Here’s where I started.

 [self.fbMessenger shareViaAppExtensionEntityData:self.viewModel.data.entityData utmTagsEnabled:utmTagsEnabled];
- (void)shareViaAppExtensionEntityData:(SPTShareEntityData *)entityData utmTagsEnabled:(BOOL)utmTagsEnabled
{
    // create fb messenger share URL
    NSString *facebookAppExtensionURL = entityData.webURI.absoluteString;

    if (utmTagsEnabled) {
        facebookAppExtensionURL = [self facebookAppExtensionURLForEntityDataURL:entityData.webURI.absoluteString];
    }

    // share
    FBSDKShareLinkContent *content = [[FBSDKShareLinkContent alloc] init];
    content.contentURL = [NSURL URLWithString:facebookAppExtensionURL];
    [FBSDKMessageDialog showWithContent:content delegate:nil];
}

But what’s wrong with this method. It’s passing in too much! I don’t need the full entity. Just the string.

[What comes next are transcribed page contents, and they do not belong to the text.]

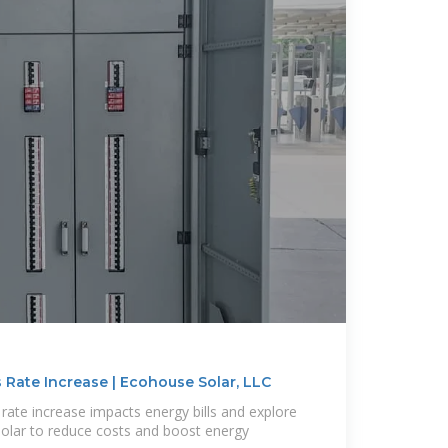
 Rate Increase | Ecohouse Solar, LLC
rate increase impacts energy bills and explore
olar to reduce costs and boost energy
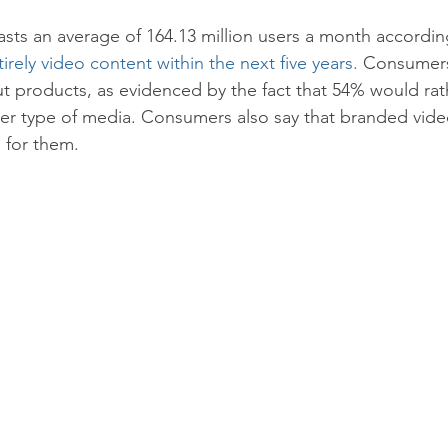
ts an average of 164.13 million users a month accordin
tirely video content within the next five years.
 Consumers
ut products, as evidenced by the fact that 54% would rat
er type of media. Consumers also say that branded video
 for them.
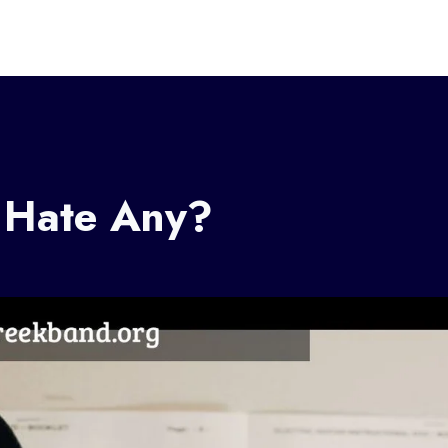
 Hate Any?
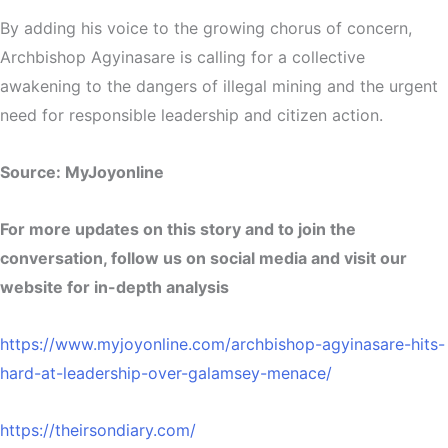
By adding his voice to the growing chorus of concern,
Archbishop Agyinasare is calling for a collective
awakening to the dangers of illegal mining and the urgent
need for responsible leadership and citizen action.
Source: MyJoyonline
For more updates on this story and to join the
conversation, follow us on social media and visit our
website for in-depth analysis
https://www.myjoyonline.com/archbishop-agyinasare-hits-
hard-at-leadership-over-galamsey-menace/
https://theirsondiary.com/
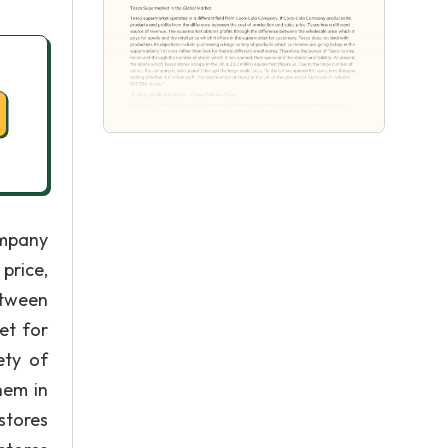
ompany
price,
etween
et for
ety of
hem in
stores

My trick to catching this like this is to consciously refactor. Every 10 or 15 mins, or every time I think I am done a feature, go back and review your code.

These are the questions you continuously want to be asking yourself:

  1. Is this the simplest code possible.
  2. Am I only passing into methods that which I need.
  3. Does this read well? Am I going to understand what I have written two weeks from now.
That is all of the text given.